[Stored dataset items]
+---+

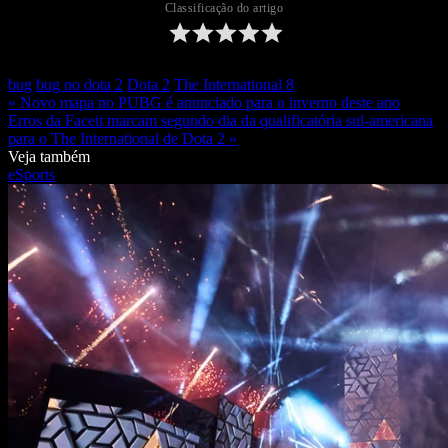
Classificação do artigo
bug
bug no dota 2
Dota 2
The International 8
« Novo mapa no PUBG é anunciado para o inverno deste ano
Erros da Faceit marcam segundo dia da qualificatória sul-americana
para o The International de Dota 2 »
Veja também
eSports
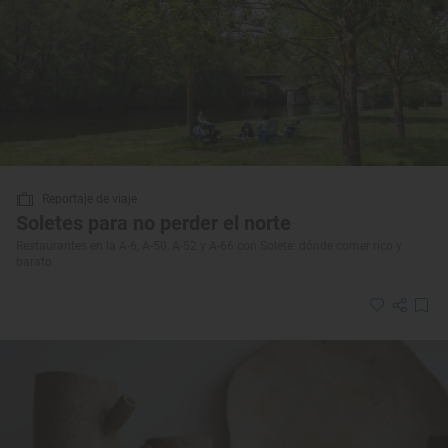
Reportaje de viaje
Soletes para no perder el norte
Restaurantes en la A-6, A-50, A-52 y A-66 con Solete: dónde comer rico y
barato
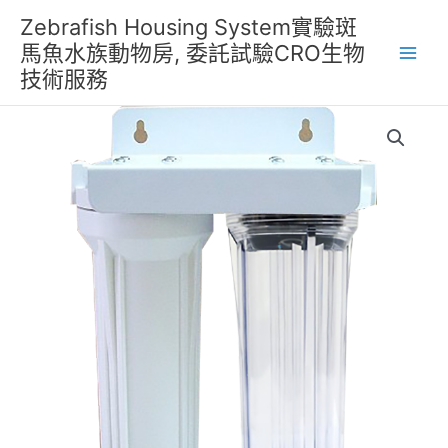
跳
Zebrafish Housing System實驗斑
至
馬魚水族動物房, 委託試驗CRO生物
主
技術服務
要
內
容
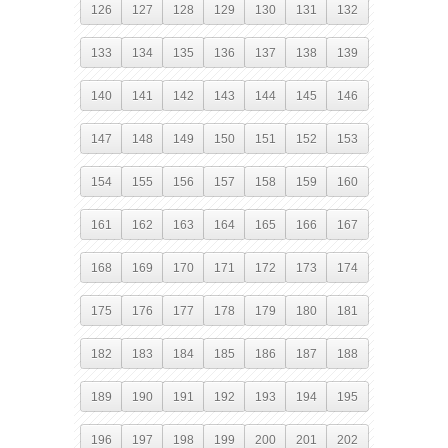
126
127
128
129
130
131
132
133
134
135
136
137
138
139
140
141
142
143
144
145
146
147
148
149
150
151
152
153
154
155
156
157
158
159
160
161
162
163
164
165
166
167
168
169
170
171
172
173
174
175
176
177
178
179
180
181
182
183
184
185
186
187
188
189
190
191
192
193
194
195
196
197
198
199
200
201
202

+---+

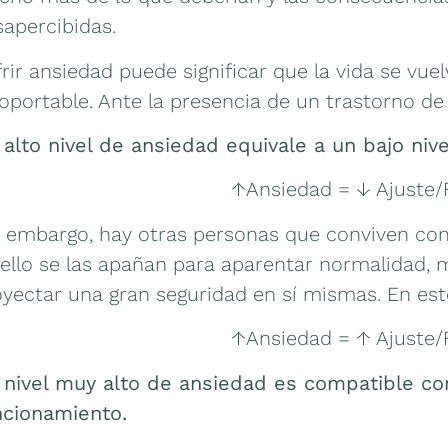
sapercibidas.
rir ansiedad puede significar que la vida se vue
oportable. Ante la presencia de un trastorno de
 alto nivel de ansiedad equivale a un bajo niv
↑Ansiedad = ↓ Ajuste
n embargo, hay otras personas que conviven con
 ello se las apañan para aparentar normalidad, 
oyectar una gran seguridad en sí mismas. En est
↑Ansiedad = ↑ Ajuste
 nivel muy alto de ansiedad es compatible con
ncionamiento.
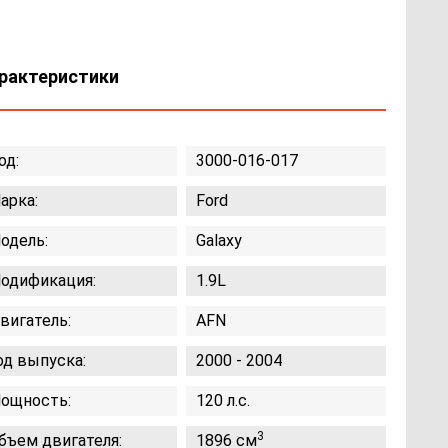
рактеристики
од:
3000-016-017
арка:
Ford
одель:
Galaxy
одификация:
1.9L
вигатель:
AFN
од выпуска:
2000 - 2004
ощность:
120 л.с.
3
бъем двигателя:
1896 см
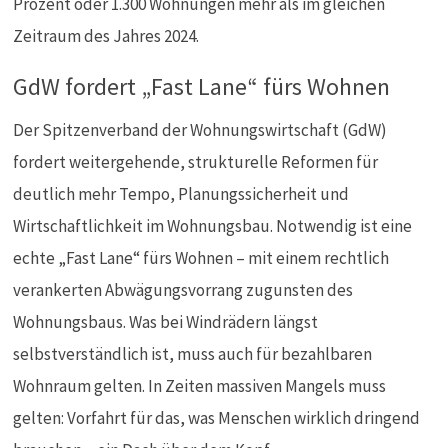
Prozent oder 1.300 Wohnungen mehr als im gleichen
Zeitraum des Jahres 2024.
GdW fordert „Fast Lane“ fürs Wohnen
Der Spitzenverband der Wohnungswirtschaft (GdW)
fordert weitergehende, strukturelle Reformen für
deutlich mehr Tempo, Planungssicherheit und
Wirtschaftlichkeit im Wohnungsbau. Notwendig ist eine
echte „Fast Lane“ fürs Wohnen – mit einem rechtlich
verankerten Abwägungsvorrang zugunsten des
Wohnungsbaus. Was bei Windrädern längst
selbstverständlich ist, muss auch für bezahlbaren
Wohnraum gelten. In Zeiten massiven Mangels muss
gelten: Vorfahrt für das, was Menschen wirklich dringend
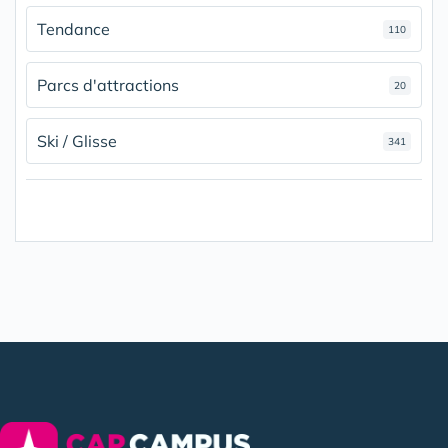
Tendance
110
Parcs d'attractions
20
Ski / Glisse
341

+---+

# WORK TO BE COMPLETED
Look above for the line containing "rir ansiedad puede". Output from there through the line containing "oyectar una gran", exactly and inclusively.

# TASK RESULT
rir ansiedad puede significar que la vida se vue
oportable. Ante la presencia de un trastorno de
 alto nivel de ansiedad equivale a un bajo niv
↑Ansiedad = ↓ Ajuste
n embargo, hay otras personas que conviven con
 ello se las apañan para aparentar normalidad, 
oyectar una gran seguridad en sí mismas. En est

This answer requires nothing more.